The defence secretary also downplayed the significance of his announcement that 3.500 troops were being put on standby, describing it as “good sensible planning to make sure that everything runs as smoothly as possible”.

Education

Parents who volunteer to help out at schools are being targeted, says the Telegraph.

“Unprecedented levels of surveillance and control” are deterring parents from volunteering to help out at their child’s school fair or a book sale, a report has found.
The study by the Manifesto Club campaign group has laid bare how tens of thousands of parents were checked for criminal history after they volunteered for activities including listening to reading, assisting on a school trip or helping at the school disco.
Criminal records checks on volunteers have increased four-fold from 211,000 in 2002/3 when they were first introduced to 875,000 in 2017/18.

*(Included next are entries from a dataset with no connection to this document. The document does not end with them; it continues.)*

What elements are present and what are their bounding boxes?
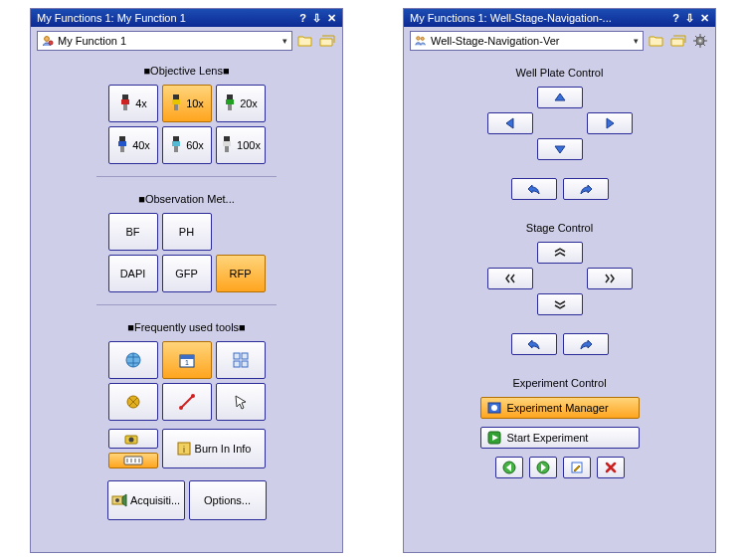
svg-rect-3 [121,99,129,104]
observation-ph-button[interactable]: PH [162,213,212,251]
well-left-button[interactable] [487,112,533,134]
objective-4x-button[interactable]: 4x [108,85,158,122]
svg-rect-27 [242,361,248,367]
stage-undo-button[interactable] [511,333,557,355]
exp-next-button[interactable] [529,457,557,478]
well-plate-arrow-pad [487,87,633,160]
tool-grid-button[interactable] [216,341,266,379]
tools-grid-3: Acquisiti... Options... [107,480,267,520]
tool-contrast-button[interactable] [108,383,158,421]
observation-bf-button[interactable]: BF [108,213,158,251]
stage-title: Stage Control [526,222,593,234]
svg-rect-8 [227,94,233,99]
svg-rect-25 [242,353,248,359]
help-icon[interactable]: ? [672,12,679,25]
svg-point-44 [421,37,424,40]
function-selector-row-right: Well-Stage-Navigation-Ver ▾ [404,27,715,55]
svg-rect-7 [174,104,178,110]
svg-rect-6 [172,99,180,104]
svg-point-30 [179,406,183,410]
person-icon [42,35,54,47]
objective-100x-button[interactable]: 100x [216,126,266,164]
objective-60x-button[interactable]: 60x [162,126,212,164]
folder-open-icon[interactable] [296,32,314,50]
titlebar-right: My Functions 1: Well-Stage-Navigation-..… [404,9,715,27]
svg-rect-15 [172,141,180,146]
stage-redo-button[interactable] [563,333,609,355]
tool-camera-button[interactable] [108,429,158,449]
svg-rect-17 [224,136,230,141]
function-select-dropdown[interactable]: My Function 1 ▾ [37,31,292,51]
well-up-button[interactable] [537,87,583,108]
svg-line-29 [181,396,193,408]
pin-icon[interactable]: ⇩ [685,12,694,25]
close-icon[interactable]: ✕ [700,12,709,25]
svg-rect-2 [122,94,128,99]
svg-rect-10 [228,104,232,110]
svg-rect-14 [173,136,179,141]
titlebar-left: My Functions 1: My Function 1 ? ⇩ ✕ [31,9,342,27]
close-icon[interactable]: ✕ [327,12,336,25]
exp-delete-button[interactable] [597,457,625,478]
well-right-button[interactable] [587,112,633,134]
stage-down-button[interactable] [537,293,583,315]
exp-edit-button[interactable] [563,457,591,478]
pin-icon[interactable]: ⇩ [312,12,321,25]
experiment-manager-button[interactable]: Experiment Manager [480,397,640,419]
people-icon [415,35,427,47]
objective-lens-title: ■Objective Lens■ [143,65,229,77]
tool-pointer-button[interactable] [216,383,266,421]
chevron-down-icon: ▾ [634,36,639,46]
svg-rect-13 [120,146,124,152]
gear-icon[interactable] [691,32,709,50]
observation-gfp-button[interactable]: GFP [162,255,212,292]
start-experiment-button[interactable]: Start Experiment [480,427,640,449]
tool-calendar-button[interactable]: 1 [162,341,212,379]
panel-well-stage-nav: My Functions 1: Well-Stage-Navigation-..… [403,8,716,553]
folder-stack-icon[interactable] [669,32,687,50]
folder-open-icon[interactable] [648,32,665,50]
exp-prev-button[interactable] [495,457,523,478]
help-icon[interactable]: ? [299,12,306,25]
title-text: My Functions 1: My Function 1 [37,12,186,24]
options-button[interactable]: Options... [189,480,267,520]
dropdown-text: Well-Stage-Navigation-Ver [431,35,630,47]
svg-point-42 [115,498,119,502]
function-selector-row: My Function 1 ▾ [31,27,342,55]
well-down-button[interactable] [537,138,583,160]
svg-text:i: i [183,445,185,455]
acquisition-button[interactable]: Acquisiti... [107,480,185,520]
experiment-title: Experiment Control [512,377,606,389]
svg-rect-4 [123,104,127,110]
stage-right-button[interactable] [587,268,633,289]
well-redo-button[interactable] [563,178,609,200]
objective-40x-button[interactable]: 40x [108,126,158,164]
svg-rect-18 [223,141,231,146]
observation-rfp-button[interactable]: RFP [216,255,266,292]
chevron-down-icon: ▾ [282,36,287,46]
svg-point-31 [191,394,195,398]
svg-rect-19 [225,146,229,152]
observation-dapi-button[interactable]: DAPI [108,255,158,292]
function-select-dropdown-right[interactable]: Well-Stage-Navigation-Ver ▾ [410,31,644,51]
objective-20x-button[interactable]: 20x [216,85,266,122]
stage-left-button[interactable] [487,268,533,289]
svg-point-43 [417,37,420,40]
tool-measure-button[interactable] [162,383,212,421]
well-undo-button[interactable] [511,178,557,200]
tools-grid-1: 1 [108,341,266,421]
objective-10x-button[interactable]: 10x [162,85,212,122]
tool-keyboard-button[interactable] [108,453,158,468]
svg-rect-5 [173,94,179,99]
burn-in-info-button[interactable]: i Burn In Info [162,429,266,468]
tool-globe-button[interactable] [108,341,158,379]
tools-grid-2: i Burn In Info [108,429,266,468]
svg-rect-11 [119,136,125,141]
svg-text:1: 1 [185,359,189,366]
svg-point-48 [491,405,497,411]
folder-stack-icon[interactable] [318,32,336,50]
separator [96,304,277,305]
observation-title: ■Observation Met... [138,193,235,205]
stage-up-button[interactable] [537,242,583,264]
svg-point-33 [128,438,133,443]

And some pupils’ exams are easier than others’, claims the Guardian.

Tory education reforms are giving private school pupils a huge additional advantage in the hunt for university places and jobs by allowing them to sit easier GCSEs than the more rigorous exams that are being forced upon state schools, new official figures suggest.
Data released in parliamentary answers, and research into the exams chosen by private schools, shows the extent to which the independent sector is still opting for less demanding, internationally-recognised GCSEs (IGCSEs), which state schools are progressively being barred from using.
Last night the Labour MP Lucy Powell, a former shadow education secretary, who received the data after tabling a parliamentary question, said it was now clear that reforms of the GCSE system had put state school pupils at a disadvantage compared with their private school counterparts.